Naturally Splendid Enterprises Ltd. (TSXV:NSP) announces the engagement of Dr. Amin Janmohamed as its Qualified Person In Charge (“QPIC”) in the Company’s application to become a Licensed Dealer. Additionally, Dr. Janmohamed has been appointed to Naturally Splendid’s Advisory Board where his extensive medical research and formulation experience will be a significant asset to the Company as strategic plans continue to evolve and focus on the nutraceutical and therapeutic applications for cannabinoids such as CBD (cannabidiol) and THC (Tetrahydrocannabinol).

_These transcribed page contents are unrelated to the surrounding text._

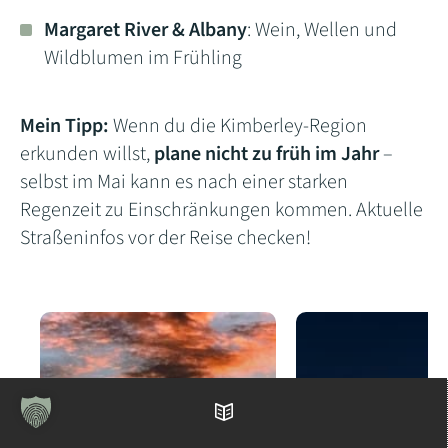
Margaret River & Albany
: Wein, Wellen und
Wildblumen im Frühling
Mein Tipp:
Wenn du die Kimberley-Region
erkunden willst,
plane nicht zu früh im Jahr
–
selbst im Mai kann es nach einer starken
Regenzeit zu Einschränkungen kommen. Aktuelle
Straßeninfos vor der Reise checken!
Inhaltsverzeichnis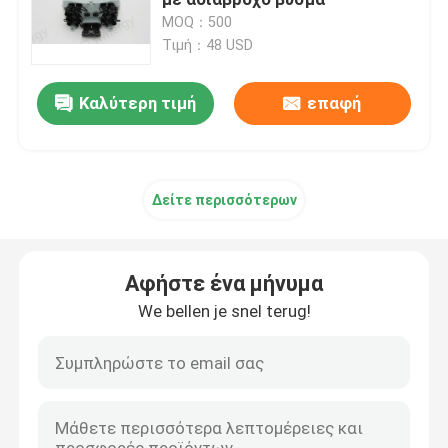
MOQ：500
Τιμή：48 USD
Παθητικά τμήματα οπτικών ινών
Καλύτερη τιμή
επαφή
Ενεργά συστατικά οπτικών ινών
Σύστημα διαχείρισης οπτικών ινών
Δείτε περισσότερων
Υδροξείδιο
Αφήστε ένα μήνυμα
Συσκευές εργαλείων οπτικών ινών
We bellen je snel terug!
Εξοπλισμός δοκιμής οπτικών ινών
Λύσεις δικτύου FTTx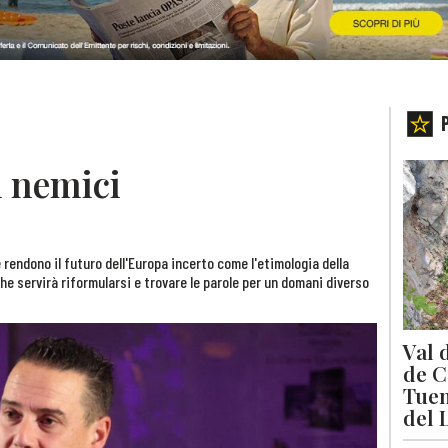
i nemici
 rendono il futuro dell'Europa incerto come l'etimologia della
he servirà riformularsi e trovare le parole per un domani diverso
Val 
de C
Tuen
del 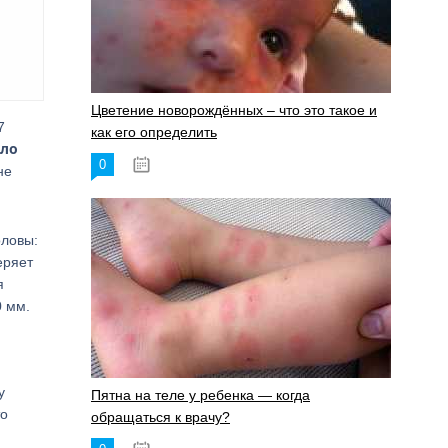
Цветение новорождённых – что это такое и
7
как его определить
ало
0
19.06.2023
не
оловы:
еряет
я
0 мм.
у
Пятна на теле у ребенка — когда
то
обращаться к врачу?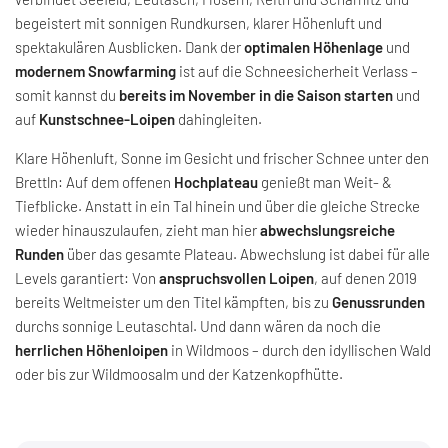
begeistert mit sonnigen Rundkursen, klarer Höhenluft und
spektakulären Ausblicken. Dank der
optimalen Höhenlage
und
modernem Snowfarming
ist auf die Schneesicherheit Verlass –
somit kannst du
bereits im November in die Saison starten
und
auf
Kunstschnee-Loipen
dahingleiten.
Klare Höhenluft, Sonne im Gesicht und frischer Schnee unter den
Brettln: Auf dem offenen
Hochplateau
genießt man Weit- &
Tiefblicke. Anstatt in ein Tal hinein und über die gleiche Strecke
wieder hinauszulaufen, zieht man hier
abwechslungsreiche
Runden
über das gesamte Plateau. Abwechslung ist dabei für alle
Levels garantiert: Von
anspruchsvollen Loipen
, auf denen 2019
bereits Weltmeister um den Titel kämpften, bis zu
Genussrunden
durchs sonnige Leutaschtal. Und dann wären da noch die
herrlichen Höhenloipen
in Wildmoos – durch den idyllischen Wald
oder bis zur Wildmoosalm und der Katzenkopfhütte.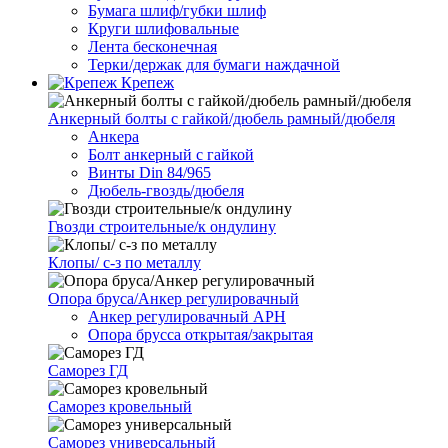
Бумага шлиф/губки шлиф
Круги шлифовальные
Лента бесконечная
Терки/держак для бумаги наждачной
Крепеж
Анкерный болты с гайкой/дюбель рамный/дюбеля
Анкера
Болт анкерный с гайкой
Винты Din 84/965
Дюбель-гвоздь/дюбеля
Гвозди строительные/к ондулину
Клопы/ с-з по металлу
Опора бруса/Анкер регулировачный
Анкер регулировачный АРН
Опора брусса открытая/закрытая
Саморез ГД
Саморез кровельный
Саморез универсальный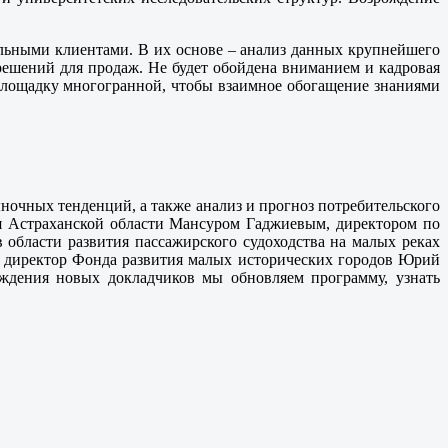
льными клиентами. В их основе – анализ данных крупнейшего
 решений для продаж. Не будет обойдена вниманием и кадровая
площадку многогранной, чтобы взаимное обогащение знаниями
ыночных тенденций, а также анализ и прогноз потребительского
ия Астраханской области Мансуром Гаджиевым, директором по
бласти развития пассажирского судоходства на малых реках
й директор Фонда развития малых исторических городов Юрий
рждения новых докладчиков мы обновляем программу, узнать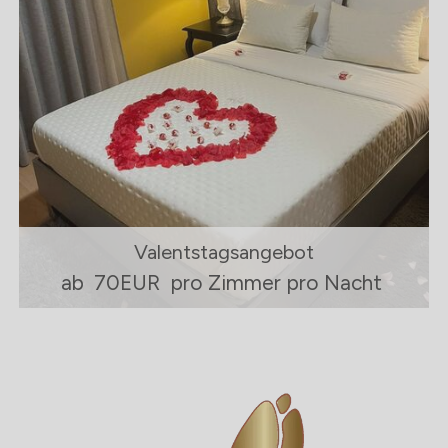
Valentstagsangebot
ab
70EUR
pro Zimmer pro Nacht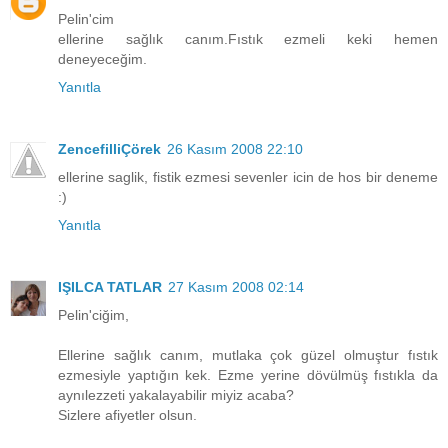
Pelin'cim
ellerine sağlık canım.Fıstık ezmeli keki hemen
deneyeceğim.
Yanıtla
ZencefilliÇörek
26 Kasım 2008 22:10
ellerine saglik, fistik ezmesi sevenler icin de hos bir deneme
:)
Yanıtla
IŞILCA TATLAR
27 Kasım 2008 02:14
Pelin'ciğim,
Ellerine sağlık canım, mutlaka çok güzel olmuştur fıstık
ezmesiyle yaptığın kek. Ezme yerine dövülmüş fıstıkla da
aynılezzeti yakalayabilir miyiz acaba?
Sizlere afiyetler olsun.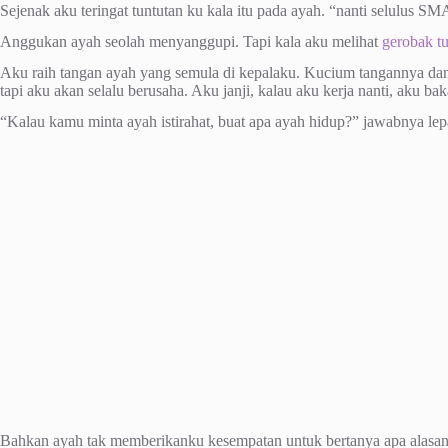
Sejenak aku teringat tuntutan ku kala itu pada ayah. “nanti selulus SM
Anggukan ayah seolah menyanggupi. Tapi kala aku melihat
gerobak t
Aku raih tangan ayah yang semula di kepalaku. Kucium tangannya dan 
tapi aku akan selalu berusaha. Aku janji, kalau aku kerja nanti, aku bak
“Kalau kamu minta ayah istirahat, buat apa ayah hidup?” jawabnya lep
Bahkan ayah tak memberikanku kesempatan untuk bertanya apa alasan 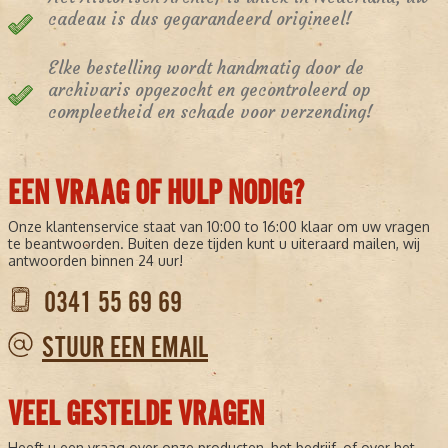
cadeau is dus gegarandeerd origineel!
Elke bestelling wordt handmatig door de
archivaris opgezocht en gecontroleerd op
compleetheid en schade voor verzending!
EEN VRAAG OF HULP NODIG?
Onze klantenservice staat van 10:00 to 16:00 klaar om uw vragen
te beantwoorden. Buiten deze tijden kunt u uiteraard mailen, wij
antwoorden binnen 24 uur!
0341 55 69 69
STUUR EEN EMAIL
VEEL GESTELDE VRAGEN
Heeft u een vraag over onze producten, het bedrijf, of over het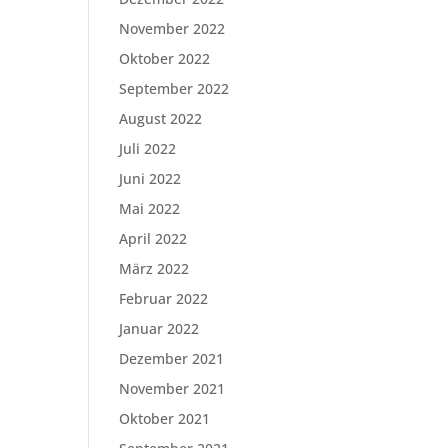
November 2022
Oktober 2022
September 2022
August 2022
Juli 2022
Juni 2022
Mai 2022
April 2022
März 2022
Februar 2022
Januar 2022
Dezember 2021
November 2021
Oktober 2021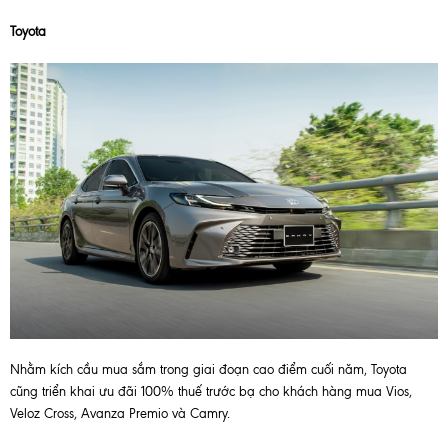
Toyota
Nhằm kích cầu mua sắm trong giai đoạn cao điểm cuối năm, Toyota
cũng triển khai ưu đãi 100% thuế trước bạ cho khách hàng mua Vios,
Veloz Cross, Avanza Premio và Camry.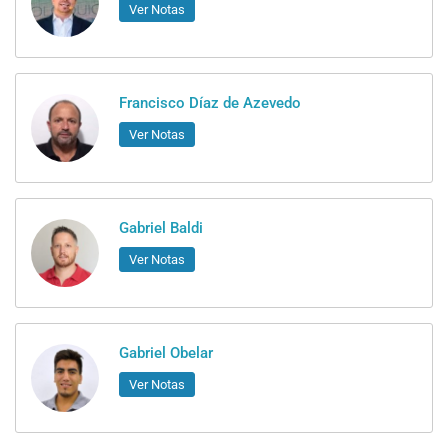
Ver Notas
Francisco Díaz de Azevedo
Ver Notas
Gabriel Baldi
Ver Notas
Gabriel Obelar
Ver Notas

Dr. Janmohamed is a researcher, clinical program developer and drug formulator in the area of severe opioid use disorder.  He is currently a researcher at CHEOS (Centre for Health Evaluation and Outcome Sciences) affiliated with Providence Health Care Research Institute and UBC Faculty of Medicine, and the CEO of Bixa Therapeutics Inc., Bixa Research Inc., and Bixa S.A. (Colombia). Dr. Janmohamed is a co-investigator in the SALOME clinical trial (Study to Access Long-term Opioid Medication).  Dr. Janmohamed’s extensive expertise covers in study-drug formulations, regulations, drug development, manufacturing, security, and program development of controlled substances in clinical trials and clinical treatment. Dr. Janmohamed has been published in several medical publications.  He holds a BSc (Pharm) from the University of British Columbia, and an MSc and PhD in Health Sciences from the Universidad Empresarial, Costa Rica.


Naturally Splendid CEO Mr. Douglas Mason states, “Engaging Dr. Janmohamed as our QPIC is a critical step towards Naturally Splendid becoming a Licensed Dealer in Canada. With his first-hand experience at obtaining and working under a Dealer’s License and his many years of research experience, he will be able to guide us through the process and provide invaluable insight. He has a wealth of history in the medical research and formulation field that will be invaluable on our Advisory Board as we pursue a number of activities related to cannabis and the extraction, formulation and distribution of cannabinoids.”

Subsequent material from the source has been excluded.